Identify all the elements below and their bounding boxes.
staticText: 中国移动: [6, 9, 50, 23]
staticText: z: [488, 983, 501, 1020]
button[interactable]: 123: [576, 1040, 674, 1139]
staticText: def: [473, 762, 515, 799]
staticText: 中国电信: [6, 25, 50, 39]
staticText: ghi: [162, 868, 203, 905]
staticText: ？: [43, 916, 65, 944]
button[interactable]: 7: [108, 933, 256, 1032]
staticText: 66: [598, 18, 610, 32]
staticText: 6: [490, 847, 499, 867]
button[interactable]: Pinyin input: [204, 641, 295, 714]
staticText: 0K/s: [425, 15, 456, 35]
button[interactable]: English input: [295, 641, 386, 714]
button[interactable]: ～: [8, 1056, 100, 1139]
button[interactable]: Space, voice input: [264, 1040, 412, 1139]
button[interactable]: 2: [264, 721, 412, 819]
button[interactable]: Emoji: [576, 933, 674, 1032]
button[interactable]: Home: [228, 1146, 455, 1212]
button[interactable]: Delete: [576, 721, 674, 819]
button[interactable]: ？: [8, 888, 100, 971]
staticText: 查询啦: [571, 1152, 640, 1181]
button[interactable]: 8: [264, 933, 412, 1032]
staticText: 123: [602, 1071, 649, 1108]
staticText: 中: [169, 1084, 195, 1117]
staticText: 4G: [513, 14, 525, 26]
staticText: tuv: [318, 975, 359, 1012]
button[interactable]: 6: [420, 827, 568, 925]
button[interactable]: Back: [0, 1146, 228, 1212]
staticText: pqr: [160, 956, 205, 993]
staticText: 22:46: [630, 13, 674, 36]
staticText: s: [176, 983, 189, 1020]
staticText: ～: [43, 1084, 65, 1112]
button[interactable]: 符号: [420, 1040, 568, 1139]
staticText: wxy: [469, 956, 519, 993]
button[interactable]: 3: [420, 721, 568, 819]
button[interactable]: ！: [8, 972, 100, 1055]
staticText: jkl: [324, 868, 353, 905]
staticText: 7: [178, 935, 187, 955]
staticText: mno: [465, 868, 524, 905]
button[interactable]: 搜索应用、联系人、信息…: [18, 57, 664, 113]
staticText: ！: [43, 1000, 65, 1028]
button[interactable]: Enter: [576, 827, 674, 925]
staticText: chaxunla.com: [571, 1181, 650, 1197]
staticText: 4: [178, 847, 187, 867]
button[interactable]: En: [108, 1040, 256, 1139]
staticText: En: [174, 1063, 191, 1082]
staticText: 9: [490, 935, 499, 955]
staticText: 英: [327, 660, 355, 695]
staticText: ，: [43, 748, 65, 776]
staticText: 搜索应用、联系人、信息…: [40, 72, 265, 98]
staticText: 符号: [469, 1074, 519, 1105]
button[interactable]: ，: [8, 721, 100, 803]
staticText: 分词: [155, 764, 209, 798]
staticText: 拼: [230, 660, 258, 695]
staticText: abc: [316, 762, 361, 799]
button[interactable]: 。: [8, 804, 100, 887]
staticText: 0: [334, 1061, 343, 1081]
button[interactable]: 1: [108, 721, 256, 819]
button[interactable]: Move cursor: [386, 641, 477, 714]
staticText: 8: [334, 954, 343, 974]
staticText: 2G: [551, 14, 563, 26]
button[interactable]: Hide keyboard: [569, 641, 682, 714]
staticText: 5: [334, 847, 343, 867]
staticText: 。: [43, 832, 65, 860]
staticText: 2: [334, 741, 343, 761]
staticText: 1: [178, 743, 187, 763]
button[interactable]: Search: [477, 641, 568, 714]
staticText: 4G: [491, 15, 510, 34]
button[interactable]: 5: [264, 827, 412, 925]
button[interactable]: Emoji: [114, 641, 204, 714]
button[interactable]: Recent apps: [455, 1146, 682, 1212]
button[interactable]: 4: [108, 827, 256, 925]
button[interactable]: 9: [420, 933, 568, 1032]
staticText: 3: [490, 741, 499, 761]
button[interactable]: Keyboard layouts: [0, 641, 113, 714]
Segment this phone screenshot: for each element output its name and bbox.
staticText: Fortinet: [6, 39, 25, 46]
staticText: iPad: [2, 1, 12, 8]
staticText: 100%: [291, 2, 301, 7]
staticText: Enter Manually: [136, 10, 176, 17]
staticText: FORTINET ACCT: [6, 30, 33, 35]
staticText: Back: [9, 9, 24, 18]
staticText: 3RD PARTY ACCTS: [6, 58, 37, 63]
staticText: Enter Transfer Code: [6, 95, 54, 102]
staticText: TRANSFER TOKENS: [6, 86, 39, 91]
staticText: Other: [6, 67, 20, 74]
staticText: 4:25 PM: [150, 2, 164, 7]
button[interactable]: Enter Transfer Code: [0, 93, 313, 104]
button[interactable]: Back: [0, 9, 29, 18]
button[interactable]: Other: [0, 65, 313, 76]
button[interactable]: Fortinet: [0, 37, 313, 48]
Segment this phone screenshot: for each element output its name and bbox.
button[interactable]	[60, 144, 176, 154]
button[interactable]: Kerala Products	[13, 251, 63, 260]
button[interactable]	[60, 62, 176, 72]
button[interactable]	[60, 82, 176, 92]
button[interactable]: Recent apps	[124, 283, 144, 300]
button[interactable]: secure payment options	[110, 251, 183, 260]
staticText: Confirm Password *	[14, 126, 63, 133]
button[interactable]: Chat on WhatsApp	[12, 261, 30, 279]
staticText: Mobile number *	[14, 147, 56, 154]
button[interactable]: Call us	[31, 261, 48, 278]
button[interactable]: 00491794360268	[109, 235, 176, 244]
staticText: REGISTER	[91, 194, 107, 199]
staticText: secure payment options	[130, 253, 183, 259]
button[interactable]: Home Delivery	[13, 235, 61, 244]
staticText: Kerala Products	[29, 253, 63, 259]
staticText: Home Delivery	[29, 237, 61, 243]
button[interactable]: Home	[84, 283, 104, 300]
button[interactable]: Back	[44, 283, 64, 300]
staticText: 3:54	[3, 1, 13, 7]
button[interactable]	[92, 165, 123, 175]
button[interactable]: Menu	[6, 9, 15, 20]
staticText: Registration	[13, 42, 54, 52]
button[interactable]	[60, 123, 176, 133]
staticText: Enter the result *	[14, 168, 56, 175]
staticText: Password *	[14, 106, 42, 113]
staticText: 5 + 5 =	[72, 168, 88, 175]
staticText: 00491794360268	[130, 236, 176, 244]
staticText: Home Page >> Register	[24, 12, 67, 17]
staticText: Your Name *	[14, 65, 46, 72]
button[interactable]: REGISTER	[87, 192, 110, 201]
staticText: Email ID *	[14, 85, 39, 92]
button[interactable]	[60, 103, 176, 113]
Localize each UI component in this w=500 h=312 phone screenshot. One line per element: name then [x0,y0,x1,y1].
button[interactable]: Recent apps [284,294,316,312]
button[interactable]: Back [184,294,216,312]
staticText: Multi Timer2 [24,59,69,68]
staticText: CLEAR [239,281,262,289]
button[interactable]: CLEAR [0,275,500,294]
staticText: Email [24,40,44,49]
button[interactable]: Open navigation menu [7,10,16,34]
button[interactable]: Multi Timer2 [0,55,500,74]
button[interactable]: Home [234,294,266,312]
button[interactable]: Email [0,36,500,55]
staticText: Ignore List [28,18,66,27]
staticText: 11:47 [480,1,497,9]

• • • •

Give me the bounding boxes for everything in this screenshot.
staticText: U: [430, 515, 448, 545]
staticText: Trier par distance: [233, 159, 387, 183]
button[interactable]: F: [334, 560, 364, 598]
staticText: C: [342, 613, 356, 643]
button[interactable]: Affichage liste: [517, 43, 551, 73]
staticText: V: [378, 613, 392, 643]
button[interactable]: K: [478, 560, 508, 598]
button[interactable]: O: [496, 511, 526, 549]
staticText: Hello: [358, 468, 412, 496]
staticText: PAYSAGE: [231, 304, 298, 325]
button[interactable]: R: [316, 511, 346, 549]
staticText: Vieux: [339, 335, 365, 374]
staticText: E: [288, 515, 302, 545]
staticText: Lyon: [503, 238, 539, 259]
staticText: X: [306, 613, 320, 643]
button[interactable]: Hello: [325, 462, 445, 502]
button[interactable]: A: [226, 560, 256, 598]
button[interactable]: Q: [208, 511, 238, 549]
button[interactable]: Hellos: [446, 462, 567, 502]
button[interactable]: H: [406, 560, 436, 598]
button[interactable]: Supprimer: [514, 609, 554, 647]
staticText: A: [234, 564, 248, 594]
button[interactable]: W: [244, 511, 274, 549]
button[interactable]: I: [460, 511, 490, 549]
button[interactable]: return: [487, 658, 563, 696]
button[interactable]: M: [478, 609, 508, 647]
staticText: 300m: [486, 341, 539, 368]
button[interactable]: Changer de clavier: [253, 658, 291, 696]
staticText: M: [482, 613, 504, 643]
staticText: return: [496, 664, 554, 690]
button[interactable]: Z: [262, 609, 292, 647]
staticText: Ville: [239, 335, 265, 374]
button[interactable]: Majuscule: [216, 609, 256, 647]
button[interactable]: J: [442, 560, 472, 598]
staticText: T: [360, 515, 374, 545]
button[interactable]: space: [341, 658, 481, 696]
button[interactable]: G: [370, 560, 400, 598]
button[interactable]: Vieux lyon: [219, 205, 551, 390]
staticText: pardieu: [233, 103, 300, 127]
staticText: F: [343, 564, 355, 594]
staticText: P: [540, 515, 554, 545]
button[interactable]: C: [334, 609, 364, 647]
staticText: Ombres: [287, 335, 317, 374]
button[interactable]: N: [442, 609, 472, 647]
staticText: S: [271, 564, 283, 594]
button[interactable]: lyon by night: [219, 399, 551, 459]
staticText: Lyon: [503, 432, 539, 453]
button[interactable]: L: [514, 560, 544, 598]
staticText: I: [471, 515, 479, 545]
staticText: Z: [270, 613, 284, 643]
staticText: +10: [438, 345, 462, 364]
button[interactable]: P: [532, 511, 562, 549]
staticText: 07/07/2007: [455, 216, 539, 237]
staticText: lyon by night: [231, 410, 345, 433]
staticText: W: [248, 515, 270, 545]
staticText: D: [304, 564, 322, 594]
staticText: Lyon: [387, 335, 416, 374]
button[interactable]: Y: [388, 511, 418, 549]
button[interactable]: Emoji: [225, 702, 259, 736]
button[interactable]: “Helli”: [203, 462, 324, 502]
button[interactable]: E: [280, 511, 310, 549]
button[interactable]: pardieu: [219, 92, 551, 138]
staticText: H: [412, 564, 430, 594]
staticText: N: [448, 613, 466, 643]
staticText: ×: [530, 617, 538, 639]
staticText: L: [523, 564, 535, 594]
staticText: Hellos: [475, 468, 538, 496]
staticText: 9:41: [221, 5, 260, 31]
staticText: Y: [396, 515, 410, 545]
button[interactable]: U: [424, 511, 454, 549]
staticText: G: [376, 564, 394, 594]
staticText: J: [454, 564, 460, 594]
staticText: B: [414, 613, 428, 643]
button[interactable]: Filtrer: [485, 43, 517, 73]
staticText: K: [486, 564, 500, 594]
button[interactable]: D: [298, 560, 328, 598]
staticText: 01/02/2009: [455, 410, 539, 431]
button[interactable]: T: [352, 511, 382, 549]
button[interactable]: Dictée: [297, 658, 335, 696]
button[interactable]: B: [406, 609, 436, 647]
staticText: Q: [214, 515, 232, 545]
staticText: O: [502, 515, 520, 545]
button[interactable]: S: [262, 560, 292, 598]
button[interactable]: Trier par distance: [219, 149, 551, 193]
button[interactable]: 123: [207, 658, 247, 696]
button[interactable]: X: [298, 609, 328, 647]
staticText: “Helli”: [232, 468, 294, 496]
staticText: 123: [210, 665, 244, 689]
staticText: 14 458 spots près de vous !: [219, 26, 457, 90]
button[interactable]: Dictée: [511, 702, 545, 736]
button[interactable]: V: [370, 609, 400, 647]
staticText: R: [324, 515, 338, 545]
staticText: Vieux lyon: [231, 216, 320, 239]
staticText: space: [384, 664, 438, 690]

• • • •

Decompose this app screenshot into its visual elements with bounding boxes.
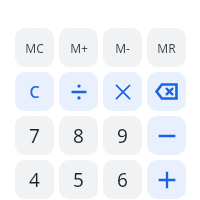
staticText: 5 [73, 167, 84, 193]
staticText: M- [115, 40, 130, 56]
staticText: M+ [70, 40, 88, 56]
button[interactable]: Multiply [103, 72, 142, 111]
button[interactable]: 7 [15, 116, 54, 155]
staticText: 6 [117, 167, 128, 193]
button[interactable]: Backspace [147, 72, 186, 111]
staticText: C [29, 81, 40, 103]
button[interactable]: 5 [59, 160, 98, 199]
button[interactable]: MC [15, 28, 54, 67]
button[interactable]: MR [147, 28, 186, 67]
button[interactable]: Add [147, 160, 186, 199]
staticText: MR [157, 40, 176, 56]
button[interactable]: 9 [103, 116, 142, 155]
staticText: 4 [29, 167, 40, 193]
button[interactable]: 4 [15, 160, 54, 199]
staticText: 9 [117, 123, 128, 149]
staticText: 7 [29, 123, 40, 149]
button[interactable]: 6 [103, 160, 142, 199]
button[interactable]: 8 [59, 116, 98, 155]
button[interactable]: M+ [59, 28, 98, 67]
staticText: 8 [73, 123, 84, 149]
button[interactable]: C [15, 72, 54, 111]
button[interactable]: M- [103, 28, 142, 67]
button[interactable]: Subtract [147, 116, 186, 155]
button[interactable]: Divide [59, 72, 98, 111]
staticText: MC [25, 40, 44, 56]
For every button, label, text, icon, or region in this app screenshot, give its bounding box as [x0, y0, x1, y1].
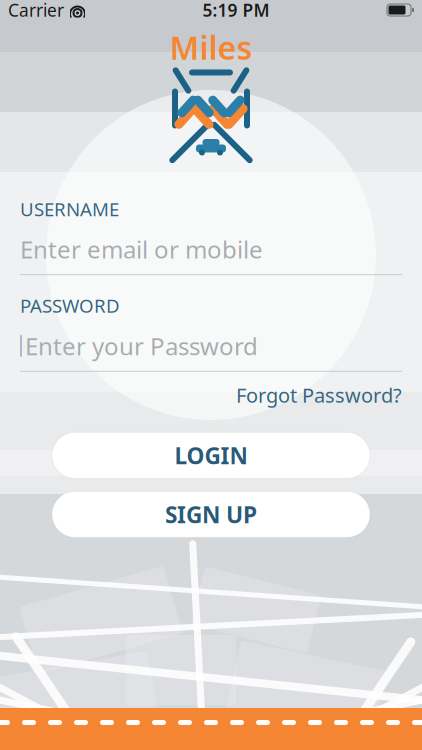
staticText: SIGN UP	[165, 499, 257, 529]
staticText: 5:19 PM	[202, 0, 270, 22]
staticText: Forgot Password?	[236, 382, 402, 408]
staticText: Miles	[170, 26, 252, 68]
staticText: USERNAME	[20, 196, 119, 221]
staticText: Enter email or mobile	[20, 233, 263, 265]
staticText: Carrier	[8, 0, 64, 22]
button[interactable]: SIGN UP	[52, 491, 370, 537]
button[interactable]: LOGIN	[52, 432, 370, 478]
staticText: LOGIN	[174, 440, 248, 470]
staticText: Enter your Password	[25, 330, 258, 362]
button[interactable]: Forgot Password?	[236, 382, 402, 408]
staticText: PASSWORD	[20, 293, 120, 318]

• • • •

## TASK PROMPT
Show the lines in the entries above that include the string "Other".

## SOLUTION
staticText: Other: [6, 67, 20, 74]
button[interactable]: Other: [0, 65, 313, 76]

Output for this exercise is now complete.